■ To do:
Please filter the data below down to the lines holding the string "each".

■ Records provided:
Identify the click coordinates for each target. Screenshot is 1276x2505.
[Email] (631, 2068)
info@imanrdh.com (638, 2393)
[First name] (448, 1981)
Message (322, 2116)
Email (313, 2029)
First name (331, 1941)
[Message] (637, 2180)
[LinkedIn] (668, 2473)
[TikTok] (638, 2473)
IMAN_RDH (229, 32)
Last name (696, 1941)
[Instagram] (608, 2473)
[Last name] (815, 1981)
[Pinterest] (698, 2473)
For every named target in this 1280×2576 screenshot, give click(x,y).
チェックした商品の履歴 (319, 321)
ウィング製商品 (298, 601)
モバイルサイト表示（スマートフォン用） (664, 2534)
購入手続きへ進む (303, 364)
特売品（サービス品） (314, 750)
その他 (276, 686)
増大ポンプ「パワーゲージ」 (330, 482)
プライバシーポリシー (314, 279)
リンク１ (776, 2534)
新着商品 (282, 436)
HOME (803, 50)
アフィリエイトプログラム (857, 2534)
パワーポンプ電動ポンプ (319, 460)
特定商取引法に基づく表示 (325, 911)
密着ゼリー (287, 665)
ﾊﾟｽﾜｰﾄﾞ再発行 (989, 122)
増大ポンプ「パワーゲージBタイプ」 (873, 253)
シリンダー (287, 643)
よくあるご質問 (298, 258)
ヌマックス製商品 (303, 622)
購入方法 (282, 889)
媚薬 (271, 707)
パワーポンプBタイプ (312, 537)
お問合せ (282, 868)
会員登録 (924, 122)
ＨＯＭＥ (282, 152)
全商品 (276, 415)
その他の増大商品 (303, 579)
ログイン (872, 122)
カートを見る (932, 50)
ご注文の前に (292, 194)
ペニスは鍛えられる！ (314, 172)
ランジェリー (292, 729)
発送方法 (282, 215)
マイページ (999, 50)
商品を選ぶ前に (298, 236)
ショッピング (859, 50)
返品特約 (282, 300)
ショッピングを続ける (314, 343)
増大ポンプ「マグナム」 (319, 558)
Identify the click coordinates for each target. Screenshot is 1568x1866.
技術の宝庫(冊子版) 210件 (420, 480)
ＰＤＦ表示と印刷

■ Final answer:
Identify the click coordinates for each target. Screenshot is 1276x2505.
Identify the click coordinates for each target. Screenshot is 1568x1866.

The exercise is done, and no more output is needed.